WHAT TO DO ▸
Output the records that follow, with every character intact.
*** MATERIAL TO PROCESS
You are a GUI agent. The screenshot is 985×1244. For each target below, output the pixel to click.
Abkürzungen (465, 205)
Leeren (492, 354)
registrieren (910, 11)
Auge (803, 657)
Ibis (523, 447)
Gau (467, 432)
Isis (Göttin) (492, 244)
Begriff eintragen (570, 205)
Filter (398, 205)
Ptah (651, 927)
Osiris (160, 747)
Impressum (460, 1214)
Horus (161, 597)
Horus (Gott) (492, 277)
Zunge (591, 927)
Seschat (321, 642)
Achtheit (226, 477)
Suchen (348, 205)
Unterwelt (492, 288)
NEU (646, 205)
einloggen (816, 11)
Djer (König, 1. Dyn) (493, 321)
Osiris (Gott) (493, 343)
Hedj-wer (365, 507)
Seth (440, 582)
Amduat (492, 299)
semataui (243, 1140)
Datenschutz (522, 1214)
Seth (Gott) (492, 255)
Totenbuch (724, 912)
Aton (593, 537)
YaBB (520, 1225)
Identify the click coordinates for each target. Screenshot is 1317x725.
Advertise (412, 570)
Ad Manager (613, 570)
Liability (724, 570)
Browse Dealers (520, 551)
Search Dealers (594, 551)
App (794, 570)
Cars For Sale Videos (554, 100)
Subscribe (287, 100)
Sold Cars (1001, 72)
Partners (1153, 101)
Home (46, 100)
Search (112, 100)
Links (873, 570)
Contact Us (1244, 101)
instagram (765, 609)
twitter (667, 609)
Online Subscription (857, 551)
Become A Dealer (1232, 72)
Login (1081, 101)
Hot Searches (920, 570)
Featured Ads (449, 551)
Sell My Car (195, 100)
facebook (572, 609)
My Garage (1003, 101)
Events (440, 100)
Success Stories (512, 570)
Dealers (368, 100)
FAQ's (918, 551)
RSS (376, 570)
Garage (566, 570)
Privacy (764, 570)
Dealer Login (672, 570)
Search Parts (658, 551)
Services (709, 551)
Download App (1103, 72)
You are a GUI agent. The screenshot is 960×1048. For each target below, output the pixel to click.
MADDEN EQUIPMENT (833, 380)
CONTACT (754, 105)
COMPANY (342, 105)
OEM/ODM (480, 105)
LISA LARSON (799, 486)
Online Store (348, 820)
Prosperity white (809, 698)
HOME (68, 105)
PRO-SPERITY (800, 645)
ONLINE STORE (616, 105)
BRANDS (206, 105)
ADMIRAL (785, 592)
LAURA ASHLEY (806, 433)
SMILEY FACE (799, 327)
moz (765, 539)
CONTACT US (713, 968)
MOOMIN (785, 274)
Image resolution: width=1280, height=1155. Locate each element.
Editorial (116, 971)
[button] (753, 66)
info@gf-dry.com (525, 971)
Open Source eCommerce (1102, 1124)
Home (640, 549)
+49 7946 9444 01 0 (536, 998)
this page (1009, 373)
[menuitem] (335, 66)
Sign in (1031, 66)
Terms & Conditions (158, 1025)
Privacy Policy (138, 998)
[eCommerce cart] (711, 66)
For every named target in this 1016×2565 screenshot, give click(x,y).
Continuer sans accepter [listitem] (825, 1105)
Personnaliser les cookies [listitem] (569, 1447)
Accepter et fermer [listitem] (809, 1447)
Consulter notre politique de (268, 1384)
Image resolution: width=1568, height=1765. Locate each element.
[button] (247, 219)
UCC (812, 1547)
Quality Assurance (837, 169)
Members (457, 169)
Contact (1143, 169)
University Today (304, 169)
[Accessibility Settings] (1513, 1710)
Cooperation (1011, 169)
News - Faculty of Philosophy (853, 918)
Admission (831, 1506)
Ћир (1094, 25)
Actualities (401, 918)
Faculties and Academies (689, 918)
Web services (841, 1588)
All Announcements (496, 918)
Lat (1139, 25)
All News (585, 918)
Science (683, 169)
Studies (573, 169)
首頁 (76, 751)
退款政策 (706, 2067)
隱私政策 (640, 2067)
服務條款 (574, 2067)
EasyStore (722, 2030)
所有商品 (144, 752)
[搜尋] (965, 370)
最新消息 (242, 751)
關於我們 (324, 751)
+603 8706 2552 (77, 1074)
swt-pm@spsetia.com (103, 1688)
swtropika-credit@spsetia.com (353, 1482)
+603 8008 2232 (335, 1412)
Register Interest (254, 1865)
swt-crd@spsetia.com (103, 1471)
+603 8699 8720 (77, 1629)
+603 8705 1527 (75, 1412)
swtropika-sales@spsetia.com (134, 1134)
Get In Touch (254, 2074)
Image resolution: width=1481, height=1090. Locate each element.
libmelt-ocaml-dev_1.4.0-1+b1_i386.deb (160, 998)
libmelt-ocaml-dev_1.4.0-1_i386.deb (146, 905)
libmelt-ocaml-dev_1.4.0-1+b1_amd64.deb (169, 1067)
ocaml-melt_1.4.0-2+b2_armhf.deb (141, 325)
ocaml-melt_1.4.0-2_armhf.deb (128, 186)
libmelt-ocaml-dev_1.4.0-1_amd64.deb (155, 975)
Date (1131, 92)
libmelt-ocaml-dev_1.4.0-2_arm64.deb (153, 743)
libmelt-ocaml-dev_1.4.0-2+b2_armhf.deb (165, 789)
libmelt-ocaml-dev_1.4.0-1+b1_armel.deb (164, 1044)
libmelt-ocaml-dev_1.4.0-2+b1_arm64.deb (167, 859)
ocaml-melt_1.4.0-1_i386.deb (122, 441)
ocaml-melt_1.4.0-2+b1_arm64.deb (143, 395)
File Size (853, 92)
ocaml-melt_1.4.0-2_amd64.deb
******
ANSWER SPACE ▸
You are a GUI agent. The screenshot is 985×1244. For each target below, output the pixel to click.
Abkürzungen (465, 205)
Leeren (492, 354)
registrieren (910, 11)
Auge (803, 657)
Ibis (523, 447)
Gau (467, 432)
Isis (Göttin) (492, 244)
Begriff eintragen (570, 205)
Filter (398, 205)
Ptah (651, 927)
Osiris (160, 747)
Impressum (460, 1214)
Horus (161, 597)
Horus (Gott) (492, 277)
Zunge (591, 927)
Seschat (321, 642)
Achtheit (226, 477)
Suchen (348, 205)
Unterwelt (492, 288)
NEU (646, 205)
einloggen (816, 11)
Djer (König, 1. Dyn) (493, 321)
Osiris (Gott) (493, 343)
Hedj-wer (365, 507)
Seth (440, 582)
Amduat (492, 299)
semataui (243, 1140)
Datenschutz (522, 1214)
Seth (Gott) (492, 255)
Totenbuch (724, 912)
Aton (593, 537)
YaBB (520, 1225)
Identify the click coordinates for each target. Screenshot is 1317x725.
Advertise (412, 570)
Ad Manager (613, 570)
Liability (724, 570)
Browse Dealers (520, 551)
Search Dealers (594, 551)
App (794, 570)
Cars For Sale Videos (554, 100)
Subscribe (287, 100)
Sold Cars (1001, 72)
Partners (1153, 101)
Home (46, 100)
Search (112, 100)
Links (873, 570)
Contact Us (1244, 101)
instagram (765, 609)
twitter (667, 609)
Online Subscription (857, 551)
Become A Dealer (1232, 72)
Login (1081, 101)
Hot Searches (920, 570)
Featured Ads (449, 551)
Sell My Car (195, 100)
facebook (572, 609)
My Garage (1003, 101)
Events (440, 100)
Success Stories (512, 570)
Dealers (368, 100)
FAQ's (918, 551)
RSS (376, 570)
Garage (566, 570)
Privacy (764, 570)
Dealer Login (672, 570)
Search Parts (658, 551)
Services (709, 551)
Download App (1103, 72)
You are a GUI agent. The screenshot is 960×1048. For each target below, output the pixel to click.
MADDEN EQUIPMENT (833, 380)
CONTACT (754, 105)
COMPANY (342, 105)
OEM/ODM (480, 105)
LISA LARSON (799, 486)
Online Store (348, 820)
Prosperity white (809, 698)
HOME (68, 105)
PRO-SPERITY (800, 645)
ONLINE STORE (616, 105)
BRANDS (206, 105)
ADMIRAL (785, 592)
LAURA ASHLEY (806, 433)
SMILEY FACE (799, 327)
moz (765, 539)
CONTACT US (713, 968)
MOOMIN (785, 274)
Image resolution: width=1280, height=1155. Locate each element.
Editorial (116, 971)
[button] (753, 66)
info@gf-dry.com (525, 971)
Open Source eCommerce (1102, 1124)
Home (640, 549)
+49 7946 9444 01 0 (536, 998)
this page (1009, 373)
[menuitem] (335, 66)
Sign in (1031, 66)
Terms & Conditions (158, 1025)
Privacy Policy (138, 998)
[eCommerce cart] (711, 66)
For every named target in this 1016×2565 screenshot, give click(x,y).
Continuer sans accepter [listitem] (825, 1105)
Personnaliser les cookies [listitem] (569, 1447)
Accepter et fermer [listitem] (809, 1447)
Consulter notre politique de (268, 1384)
Image resolution: width=1568, height=1765. Locate each element.
[button] (247, 219)
UCC (812, 1547)
Quality Assurance (837, 169)
Members (457, 169)
Contact (1143, 169)
University Today (304, 169)
[Accessibility Settings] (1513, 1710)
Cooperation (1011, 169)
News - Faculty of Philosophy (853, 918)
Admission (831, 1506)
Ћир (1094, 25)
Actualities (401, 918)
Faculties and Academies (689, 918)
Web services (841, 1588)
All Announcements (496, 918)
Lat (1139, 25)
All News (585, 918)
Science (683, 169)
Studies (573, 169)
首頁 (76, 751)
退款政策 (706, 2067)
隱私政策 (640, 2067)
服務條款 (574, 2067)
EasyStore (722, 2030)
所有商品 (144, 752)
[搜尋] (965, 370)
最新消息 (242, 751)
關於我們 (324, 751)
+603 8706 2552 (77, 1074)
swt-pm@spsetia.com (103, 1688)
swtropika-credit@spsetia.com (353, 1482)
+603 8008 2232 (335, 1412)
Register Interest (254, 1865)
swt-crd@spsetia.com (103, 1471)
+603 8699 8720 (77, 1629)
+603 8705 1527 (75, 1412)
swtropika-sales@spsetia.com (134, 1134)
Get In Touch (254, 2074)
Image resolution: width=1481, height=1090. Locate each element.
libmelt-ocaml-dev_1.4.0-1+b1_i386.deb (160, 998)
libmelt-ocaml-dev_1.4.0-1_i386.deb (146, 905)
libmelt-ocaml-dev_1.4.0-1+b1_amd64.deb (169, 1067)
ocaml-melt_1.4.0-2+b2_armhf.deb (141, 325)
ocaml-melt_1.4.0-2_armhf.deb (128, 186)
libmelt-ocaml-dev_1.4.0-1_amd64.deb (155, 975)
Date (1131, 92)
libmelt-ocaml-dev_1.4.0-2_arm64.deb (153, 743)
libmelt-ocaml-dev_1.4.0-2+b2_armhf.deb (165, 789)
libmelt-ocaml-dev_1.4.0-1+b1_armel.deb (164, 1044)
libmelt-ocaml-dev_1.4.0-2+b1_arm64.deb (167, 859)
ocaml-melt_1.4.0-1_i386.deb (122, 441)
ocaml-melt_1.4.0-2+b1_arm64.deb (143, 395)
File Size (853, 92)
ocaml-melt_1.4.0-2_amd64.deb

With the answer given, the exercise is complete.